青葉中柔道部の園田未知と滝川早苗は中学最後の試合に臨んでいた。これでもう柔道をやめようと決めた未知は「スパっと一本勝ちで終わりにする!」と宣言する。しかし、結果は真逆で相手の絞め技で一本を取られ、その瞬間の失神した顔のアップがネットで晒されるという悲惨なことに……。何とも残念な終わり方になってしまったが、これで柔道は卒業して受験に専念。9カ月後、青葉西高校には無事に合格した未知と早苗の姿があった。

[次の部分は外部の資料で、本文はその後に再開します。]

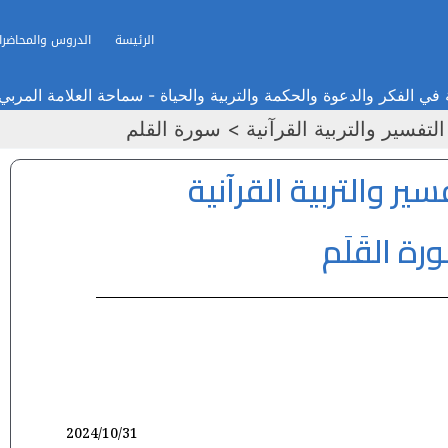
الرئيسة
الدروس والمحاضرا
في الفكر والدعوة والحكمة والتربية والحياة - سماحة العلامة المربي
تفسير والتربية القرآنية
سورة القلم
ير والتربية القرآنية
رة القَلَم
2024/10/31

中学最後の対戦相手・氷浦永遠と再会した未知は柔道の楽しさを思い出し、永遠と共に高校でも柔道を続けることを決意。現在は部員がいないため活動停止中の柔道部だが、3人いれば部活の再開が認められるという。その3人目となる早苗は高校では勉強に集中することを親と約束していたため、入部の決心がつかないままだった。一方、永遠は未知に何やら話したいことがあるらしく、昼休みの屋上でおもむろに柔道着を取り出した。
部員が3人そろって、いよいよ結成/再始動/復活となった青葉西柔道部。出張中で不在の顧問の先生も、じきに戻ってくるという。教室でスマホの“乙女ゲーム”をプレイしながら、イケメンの先生が現れることを妄想する早苗。そんな早苗のスマホは突如現れた強面の体育教師・権藤先生に没収されてしまう。どうやら権藤先生は出張帰りらしく、ということは柔道部の顧問なのかもしれない……。戦々恐々とする未知たちの前に現れたのは!?

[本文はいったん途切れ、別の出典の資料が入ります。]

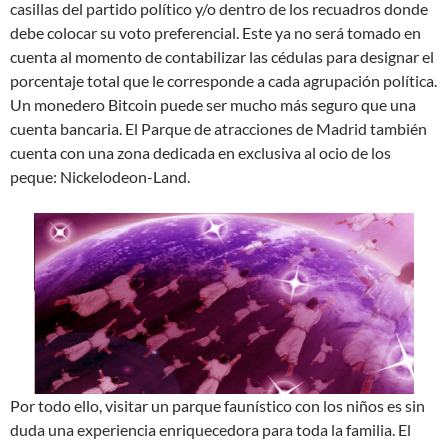
casillas del partido político y/o dentro de los recuadros donde
debe colocar su voto preferencial. Este ya no será tomado en
cuenta al momento de contabilizar las cédulas para designar el
porcentaje total que le corresponde a cada agrupación política.
Un monedero Bitcoin puede ser mucho más seguro que una
cuenta bancaria. El Parque de atracciones de Madrid también
cuenta con una zona dedicada en exclusiva al ocio de los
peque: Nickelodeon-Land.
Por todo ello, visitar un parque faunístico con los niños es sin
duda una experiencia enriquecedora para toda la familia. El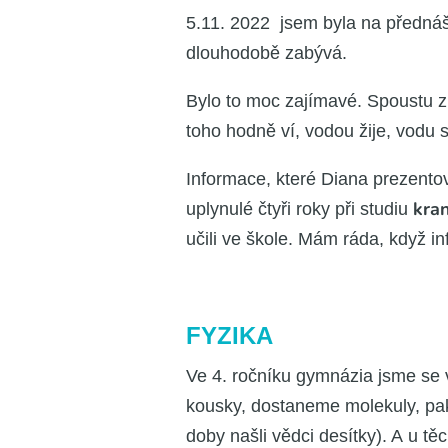
5.11. 2022 jsem byla na před­ná
dlou­ho­do­bě zabý­vá.
Bylo to moc zají­ma­vé. Spous­tu z t
toho hod­ně ví, vodou žije, vodu st
Infor­ma­ce, kte­ré Dia­na pre­zen­
kra­n
uply­nu­lé čty­ři roky při stu­diu
uči­li ve ško­le. Mám ráda, když inf
FYZIKA
Ve 4. roč­ní­ku gym­ná­zia jsme se v
kous­ky, dosta­ne­me mole­ku­ly, pak 
doby našli věd­ci desít­ky). A u těc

新生・青葉西柔道部の初陣はインターハイの埼玉県予選。順調に勝ち進めば、因縁の相手・霞ヶ丘高校とは2回戦で戦うことになる。先に試合のあった霞ヶ丘は先鋒・中堅・大将の三者とも一本勝ちの完勝で2回戦進出を決め、次は青葉西の出番。だが、先鋒の早苗は緊張のあまり畳でつまずいてしまい、そのまま立ち上がれなくなってしまった。そんな早苗のお尻を叩いて、気合いを入れる未知。ひとりじゃない、3人での戦いが今ここから始まる!

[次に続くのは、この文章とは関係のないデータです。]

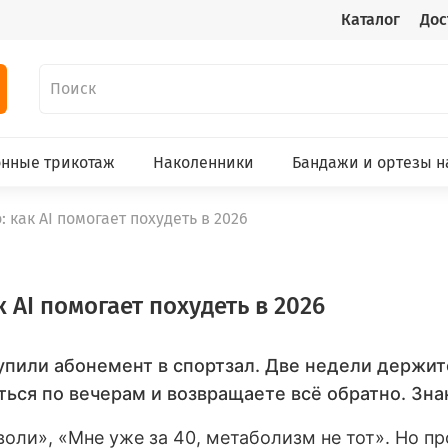
Каталог
Дос
нные трикотаж
Наколенники
Бандажи и ортезы н
как AI помогает похудеть в 2026
 AI помогает похудеть в 2026
купили абонемент в спортзал. Две недели держи
аться по вечерам и возвращаете всё обратно. Зн
воли», «Мне уже за 40, метаболизм не тот». Но пр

永遠と天音、中学時代のわだかまりを乗り越えた2人の試合が終わった。残すは未知が出場する大将戦のみ。「今度こそ一本取る」と意気込む未知だが、霞ヶ丘の大将である亜実もさすがに手強い相手だ。仲間がそばで見てくれていることで集中力が研ぎ澄まされた未知と、仲間の優しさに応えようと力を振り絞る亜実。そんな2人の試合はお互いに一本が取れないまま、最後の数秒までもつれ込む。はたして勝つのは未知か、それとも――?
剣道部の南雲安奈は未知の幼なじみ。未知とは対照的に成績も優秀で、県予選では1年生ながらエースとして剣道部を5年ぶりのインターハイ本選に導く大活躍を見せた。そんな彼女が未知の前で口にした「もし私が剣道部やめるって言ったら、どう思う?」――柔道部の仲間たちと過ごす未知の笑顔を見て、安奈の心にはある思いが芽生え始めていた。未知を追って青葉西に来た永遠の言葉、そして未知との電話を通して、安奈が選んだ答えは?
青葉西柔道部が次にめざす大会は高校柔道三大タイトルのひとつ・夏の金鷲旗。インターハイとは違い、予選なしで出場できる大規模な全国大会だ。ただし、金鷲旗の団体戦は1チーム5人制。初心者ゆえ出場を避けた安奈を負傷扱いの不戦敗として頭数に加えてもメンバーがひとり足りないが、夏目先生にはもうひとりの心当たりがあるという。未知が“秘密兵器”と期待する5人目は3年生の姫野紬。彼女は今、コンビニでバイト中だった。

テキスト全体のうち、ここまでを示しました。